_TASK GOAL_
Search the data below for "présentations"; list each line that holds it.

Page images and extracted text
========================================

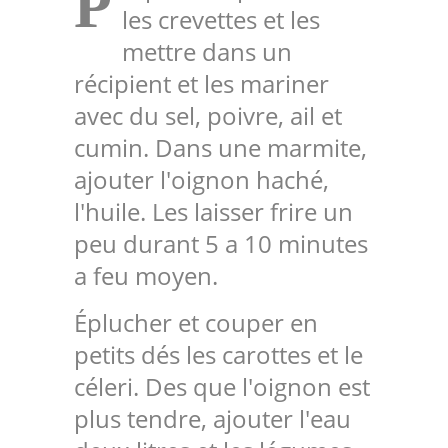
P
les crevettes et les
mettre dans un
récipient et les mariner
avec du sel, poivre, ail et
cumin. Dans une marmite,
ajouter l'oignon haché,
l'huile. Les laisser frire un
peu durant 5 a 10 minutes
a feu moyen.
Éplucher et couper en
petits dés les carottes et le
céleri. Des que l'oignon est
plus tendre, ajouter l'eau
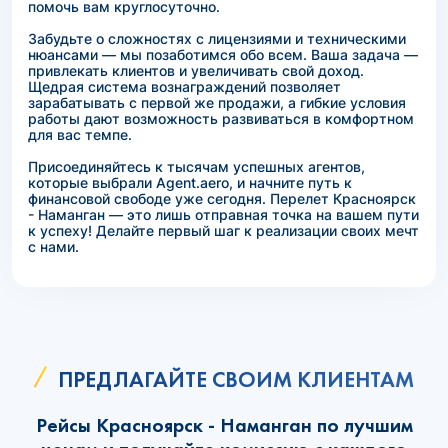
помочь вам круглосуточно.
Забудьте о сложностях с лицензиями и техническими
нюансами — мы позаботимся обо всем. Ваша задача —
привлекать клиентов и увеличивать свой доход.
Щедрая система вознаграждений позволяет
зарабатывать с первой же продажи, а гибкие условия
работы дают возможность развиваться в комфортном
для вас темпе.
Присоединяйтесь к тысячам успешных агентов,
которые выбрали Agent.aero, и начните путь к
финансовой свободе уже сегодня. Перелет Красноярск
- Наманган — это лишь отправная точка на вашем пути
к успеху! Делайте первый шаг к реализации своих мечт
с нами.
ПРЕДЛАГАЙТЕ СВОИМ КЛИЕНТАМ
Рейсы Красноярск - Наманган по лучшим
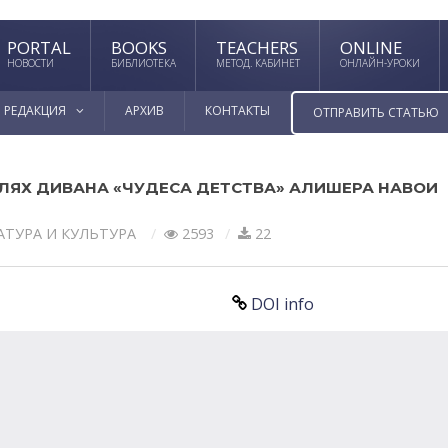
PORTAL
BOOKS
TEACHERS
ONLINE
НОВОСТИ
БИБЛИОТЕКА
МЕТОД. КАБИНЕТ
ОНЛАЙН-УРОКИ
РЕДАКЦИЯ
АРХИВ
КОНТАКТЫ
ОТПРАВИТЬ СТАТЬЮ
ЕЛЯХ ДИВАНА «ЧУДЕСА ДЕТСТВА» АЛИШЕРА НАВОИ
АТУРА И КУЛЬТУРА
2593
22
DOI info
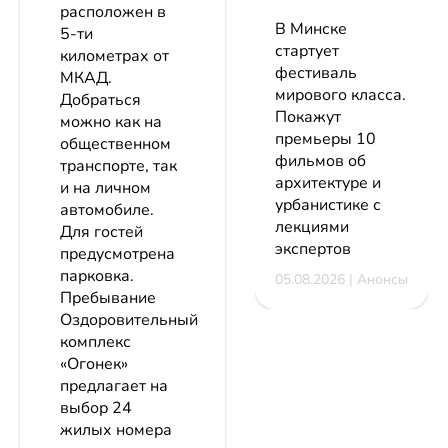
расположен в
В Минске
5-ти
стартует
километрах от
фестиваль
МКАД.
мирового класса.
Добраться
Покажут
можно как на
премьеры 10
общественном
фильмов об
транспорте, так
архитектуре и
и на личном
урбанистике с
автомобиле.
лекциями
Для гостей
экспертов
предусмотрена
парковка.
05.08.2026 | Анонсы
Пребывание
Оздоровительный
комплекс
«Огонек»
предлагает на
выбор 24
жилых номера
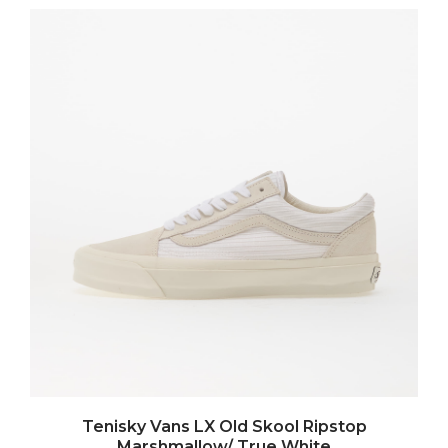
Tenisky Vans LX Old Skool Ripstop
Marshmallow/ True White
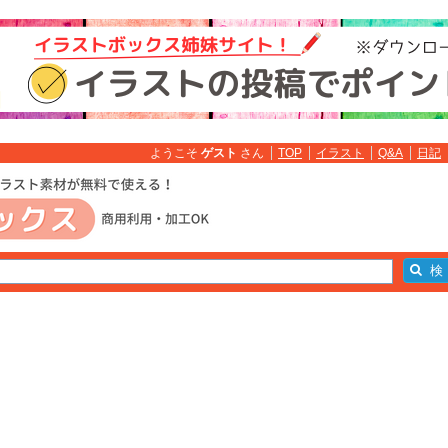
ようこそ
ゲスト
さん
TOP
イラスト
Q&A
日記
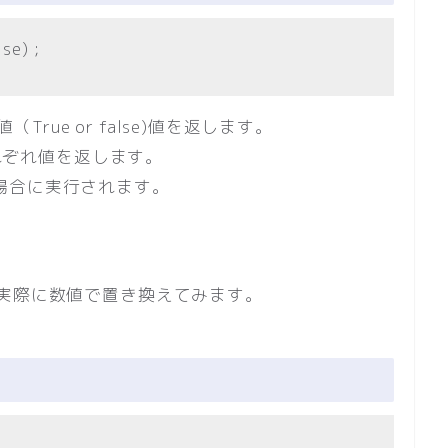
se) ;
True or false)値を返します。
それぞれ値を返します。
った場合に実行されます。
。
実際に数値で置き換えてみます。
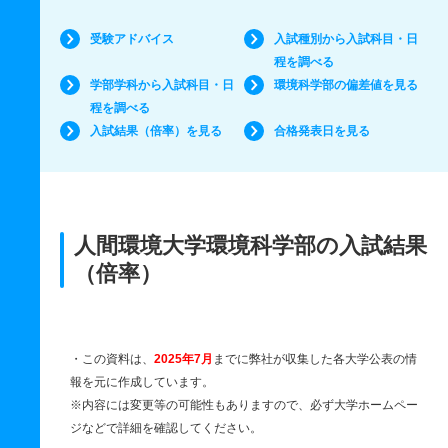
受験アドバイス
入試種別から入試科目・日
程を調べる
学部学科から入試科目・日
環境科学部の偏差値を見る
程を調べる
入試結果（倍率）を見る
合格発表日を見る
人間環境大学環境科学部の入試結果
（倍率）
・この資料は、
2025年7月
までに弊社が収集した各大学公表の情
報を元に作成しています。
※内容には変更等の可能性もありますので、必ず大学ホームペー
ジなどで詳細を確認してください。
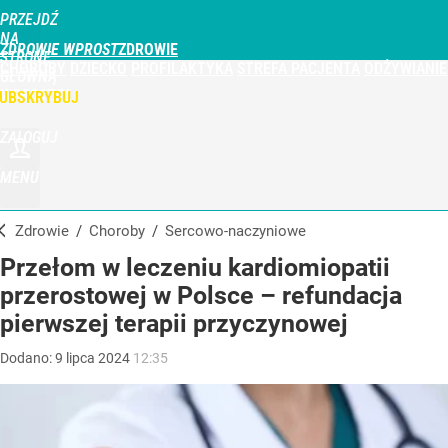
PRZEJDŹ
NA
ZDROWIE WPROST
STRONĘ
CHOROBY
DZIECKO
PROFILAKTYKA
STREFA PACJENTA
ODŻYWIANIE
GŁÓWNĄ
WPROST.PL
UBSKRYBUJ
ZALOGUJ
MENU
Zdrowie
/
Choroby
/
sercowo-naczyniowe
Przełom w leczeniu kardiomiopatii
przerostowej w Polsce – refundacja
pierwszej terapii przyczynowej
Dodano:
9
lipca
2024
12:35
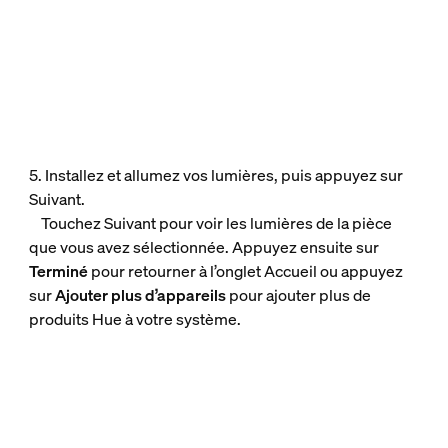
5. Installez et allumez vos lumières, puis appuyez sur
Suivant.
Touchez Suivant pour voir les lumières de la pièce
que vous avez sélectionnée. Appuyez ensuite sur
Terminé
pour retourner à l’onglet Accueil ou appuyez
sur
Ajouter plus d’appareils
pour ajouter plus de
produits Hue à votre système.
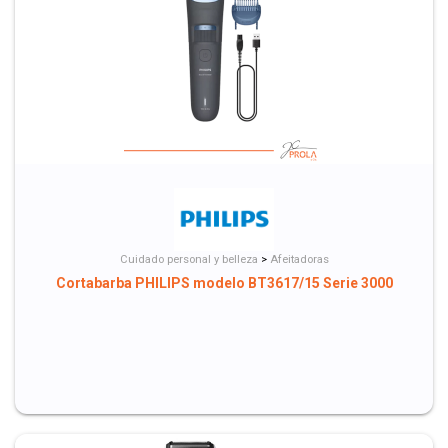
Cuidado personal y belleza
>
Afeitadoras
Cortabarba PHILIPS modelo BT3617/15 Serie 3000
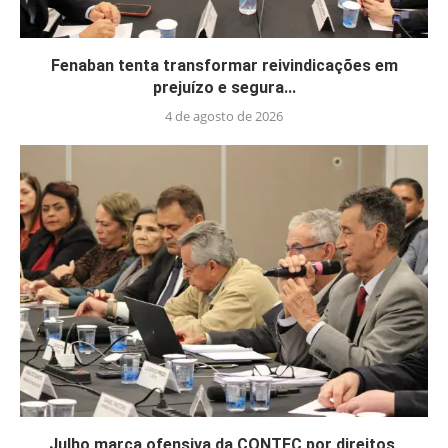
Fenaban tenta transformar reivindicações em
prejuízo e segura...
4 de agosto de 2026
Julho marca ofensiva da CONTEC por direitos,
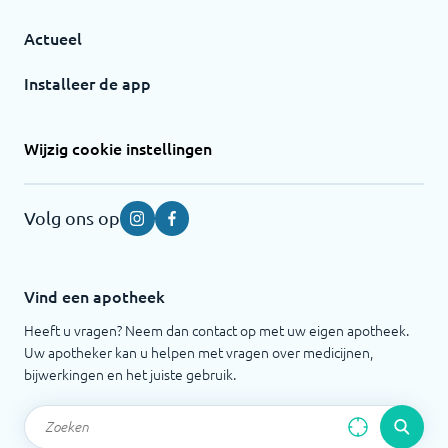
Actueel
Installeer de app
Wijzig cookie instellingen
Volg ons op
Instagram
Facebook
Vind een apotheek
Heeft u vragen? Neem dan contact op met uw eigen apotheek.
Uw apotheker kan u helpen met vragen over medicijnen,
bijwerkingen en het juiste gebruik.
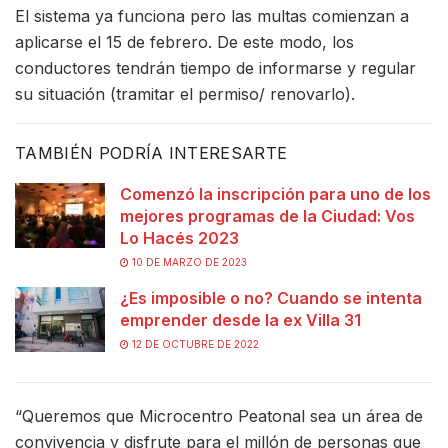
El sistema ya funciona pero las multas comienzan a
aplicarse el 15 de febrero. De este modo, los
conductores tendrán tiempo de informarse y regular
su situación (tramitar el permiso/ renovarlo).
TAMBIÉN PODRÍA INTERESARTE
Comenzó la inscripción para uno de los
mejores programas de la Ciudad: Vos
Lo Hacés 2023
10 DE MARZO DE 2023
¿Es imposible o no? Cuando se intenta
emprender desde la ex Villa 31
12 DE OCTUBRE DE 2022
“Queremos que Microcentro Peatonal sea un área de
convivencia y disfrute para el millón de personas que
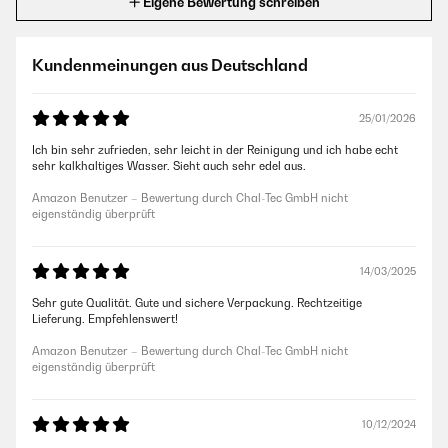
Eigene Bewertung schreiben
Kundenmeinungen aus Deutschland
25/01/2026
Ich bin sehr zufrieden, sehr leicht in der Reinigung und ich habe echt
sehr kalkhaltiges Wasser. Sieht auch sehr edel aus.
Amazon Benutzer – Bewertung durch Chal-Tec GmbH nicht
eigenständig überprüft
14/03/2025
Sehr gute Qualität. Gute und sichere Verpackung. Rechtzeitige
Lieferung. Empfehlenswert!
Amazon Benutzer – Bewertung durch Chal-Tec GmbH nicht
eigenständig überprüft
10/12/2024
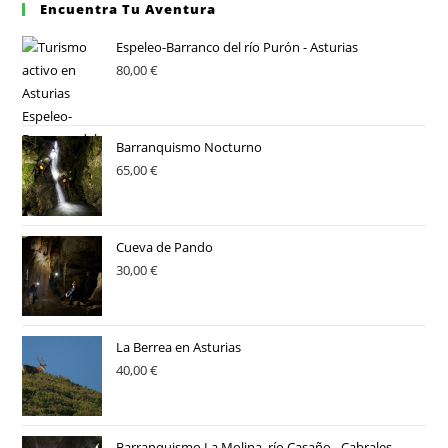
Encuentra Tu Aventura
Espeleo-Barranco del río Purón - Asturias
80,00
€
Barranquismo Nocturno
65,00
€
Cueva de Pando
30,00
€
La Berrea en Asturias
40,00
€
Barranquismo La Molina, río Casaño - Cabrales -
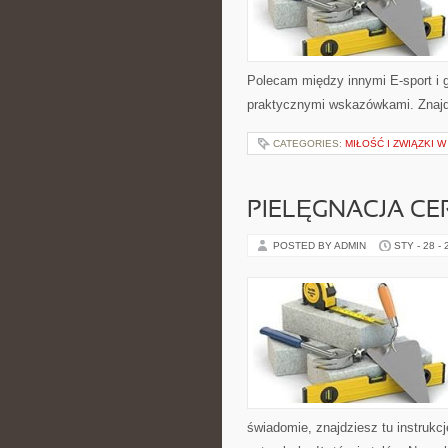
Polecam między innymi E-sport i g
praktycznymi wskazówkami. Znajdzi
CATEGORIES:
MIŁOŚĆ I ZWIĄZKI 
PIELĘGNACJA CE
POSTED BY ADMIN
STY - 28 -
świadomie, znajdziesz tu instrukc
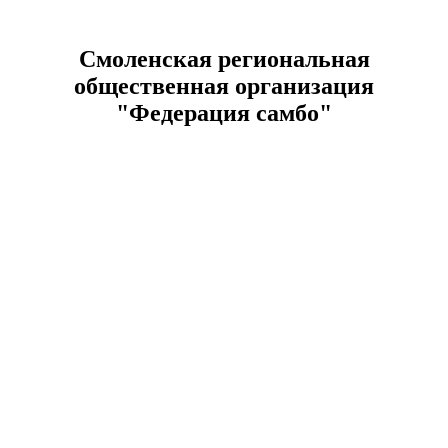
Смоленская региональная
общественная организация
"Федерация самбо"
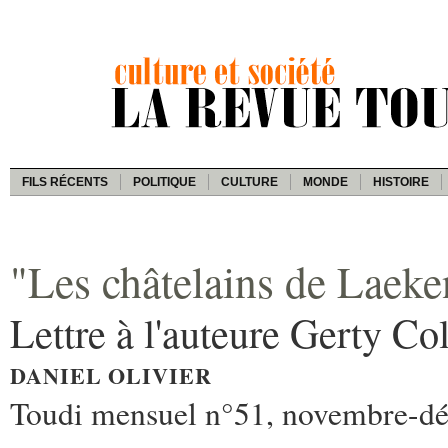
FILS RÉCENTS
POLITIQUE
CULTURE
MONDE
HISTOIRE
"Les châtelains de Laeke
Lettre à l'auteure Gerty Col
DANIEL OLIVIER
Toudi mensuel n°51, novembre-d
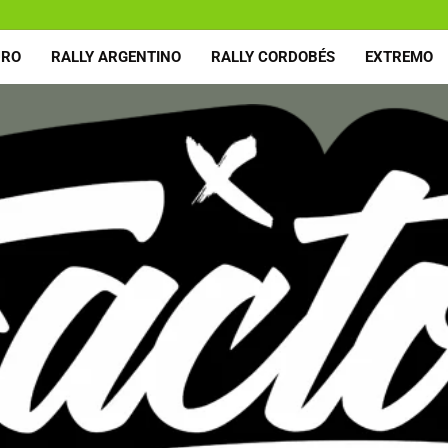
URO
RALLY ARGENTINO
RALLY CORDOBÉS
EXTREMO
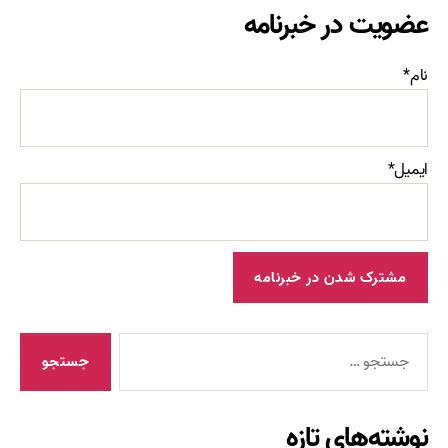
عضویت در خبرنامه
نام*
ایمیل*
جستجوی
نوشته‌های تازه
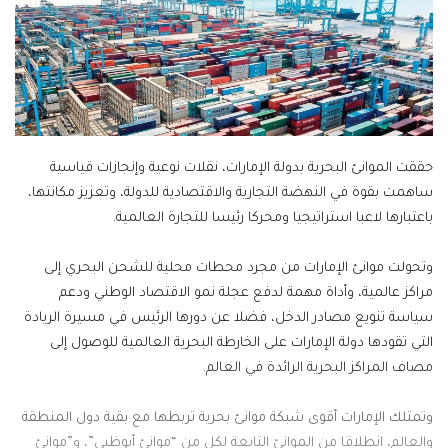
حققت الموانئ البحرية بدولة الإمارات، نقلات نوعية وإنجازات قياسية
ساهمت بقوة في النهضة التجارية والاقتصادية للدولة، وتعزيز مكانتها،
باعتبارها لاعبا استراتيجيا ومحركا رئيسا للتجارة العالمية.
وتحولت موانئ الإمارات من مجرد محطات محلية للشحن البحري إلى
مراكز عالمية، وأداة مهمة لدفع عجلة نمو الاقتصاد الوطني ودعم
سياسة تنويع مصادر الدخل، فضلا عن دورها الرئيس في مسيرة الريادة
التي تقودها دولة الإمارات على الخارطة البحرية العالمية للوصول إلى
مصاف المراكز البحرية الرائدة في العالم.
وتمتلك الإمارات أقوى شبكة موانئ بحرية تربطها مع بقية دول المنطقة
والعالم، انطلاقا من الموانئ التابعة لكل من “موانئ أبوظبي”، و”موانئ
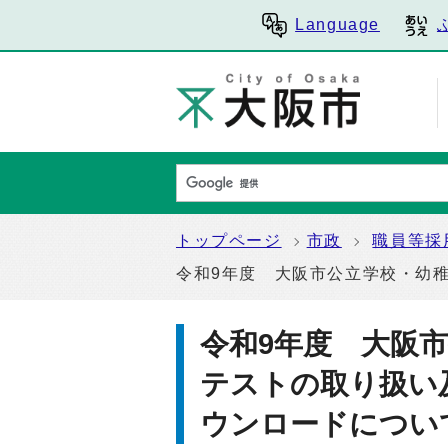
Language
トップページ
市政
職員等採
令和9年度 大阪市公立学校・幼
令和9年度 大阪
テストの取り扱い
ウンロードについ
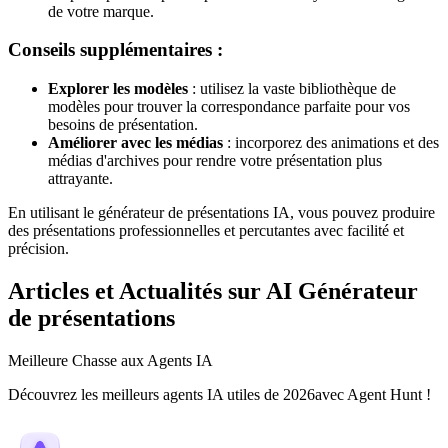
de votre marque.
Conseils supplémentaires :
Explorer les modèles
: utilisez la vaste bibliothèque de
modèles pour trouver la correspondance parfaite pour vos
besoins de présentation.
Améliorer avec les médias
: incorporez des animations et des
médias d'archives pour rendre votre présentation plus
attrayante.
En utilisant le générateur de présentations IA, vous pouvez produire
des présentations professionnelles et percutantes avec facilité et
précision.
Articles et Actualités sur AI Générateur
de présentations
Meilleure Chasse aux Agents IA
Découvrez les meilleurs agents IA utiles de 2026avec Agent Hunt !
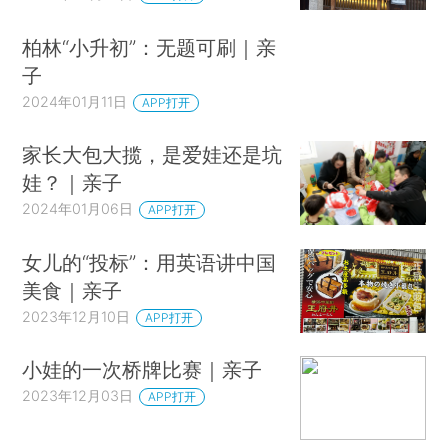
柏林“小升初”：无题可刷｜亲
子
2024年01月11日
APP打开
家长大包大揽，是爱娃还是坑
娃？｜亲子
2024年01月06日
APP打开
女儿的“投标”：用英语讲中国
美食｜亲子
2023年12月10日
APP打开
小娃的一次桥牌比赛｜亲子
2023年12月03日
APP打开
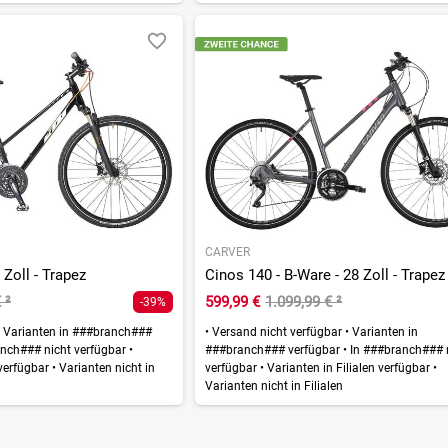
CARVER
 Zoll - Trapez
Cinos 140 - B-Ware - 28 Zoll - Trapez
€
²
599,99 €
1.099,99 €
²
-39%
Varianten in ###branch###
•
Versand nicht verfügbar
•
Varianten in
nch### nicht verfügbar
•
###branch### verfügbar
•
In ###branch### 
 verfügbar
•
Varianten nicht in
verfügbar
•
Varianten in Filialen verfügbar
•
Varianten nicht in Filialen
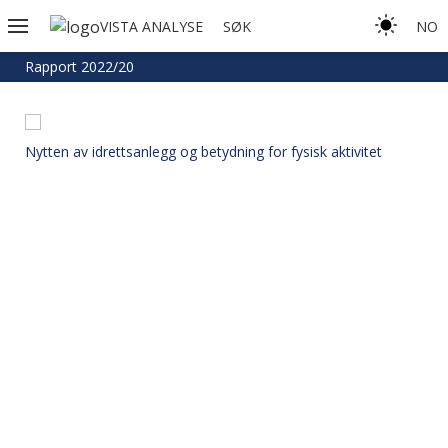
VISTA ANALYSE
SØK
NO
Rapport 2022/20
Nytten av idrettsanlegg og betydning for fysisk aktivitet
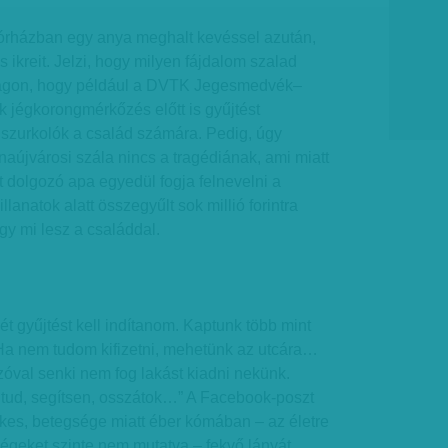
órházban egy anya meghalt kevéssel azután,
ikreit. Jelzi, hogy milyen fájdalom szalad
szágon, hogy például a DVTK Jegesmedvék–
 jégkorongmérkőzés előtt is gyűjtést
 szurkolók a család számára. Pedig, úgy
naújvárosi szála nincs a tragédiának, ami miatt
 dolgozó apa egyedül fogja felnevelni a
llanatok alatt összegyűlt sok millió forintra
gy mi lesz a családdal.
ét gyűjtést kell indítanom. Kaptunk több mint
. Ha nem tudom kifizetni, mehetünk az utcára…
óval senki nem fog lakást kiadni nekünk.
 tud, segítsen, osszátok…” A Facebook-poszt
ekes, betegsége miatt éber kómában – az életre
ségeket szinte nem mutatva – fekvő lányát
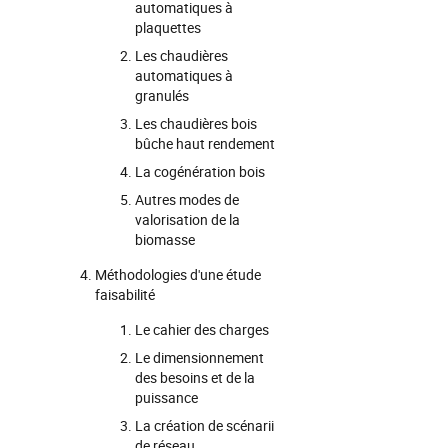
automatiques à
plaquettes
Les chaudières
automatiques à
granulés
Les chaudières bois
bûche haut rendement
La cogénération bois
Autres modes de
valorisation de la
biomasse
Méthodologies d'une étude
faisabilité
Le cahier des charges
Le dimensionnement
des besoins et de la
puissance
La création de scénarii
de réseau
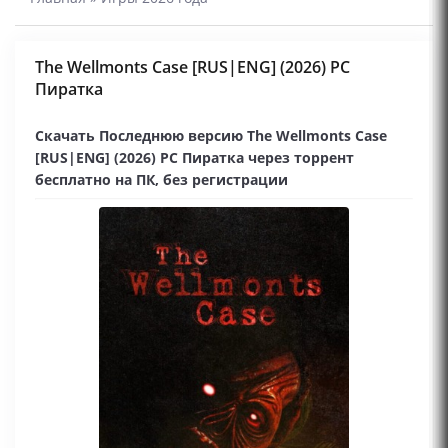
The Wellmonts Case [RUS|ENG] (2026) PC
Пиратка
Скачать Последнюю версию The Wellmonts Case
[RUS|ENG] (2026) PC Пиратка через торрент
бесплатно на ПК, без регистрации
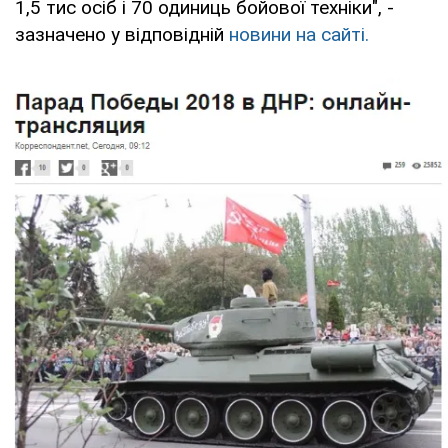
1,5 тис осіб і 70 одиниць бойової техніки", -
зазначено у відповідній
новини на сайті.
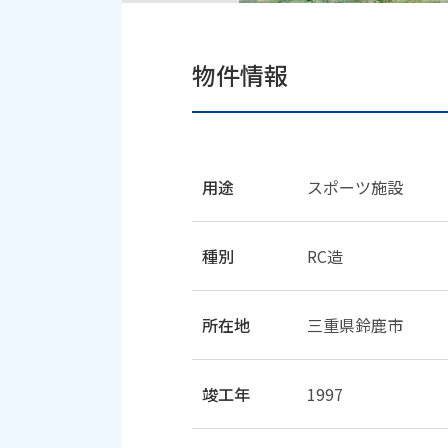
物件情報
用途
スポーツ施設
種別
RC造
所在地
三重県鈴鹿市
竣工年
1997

========================================

_RESULT_
En utilisant le générateur de présentations IA, vous pouvez produire
des présentations professionnelles et percutantes avec facilité et
de présentations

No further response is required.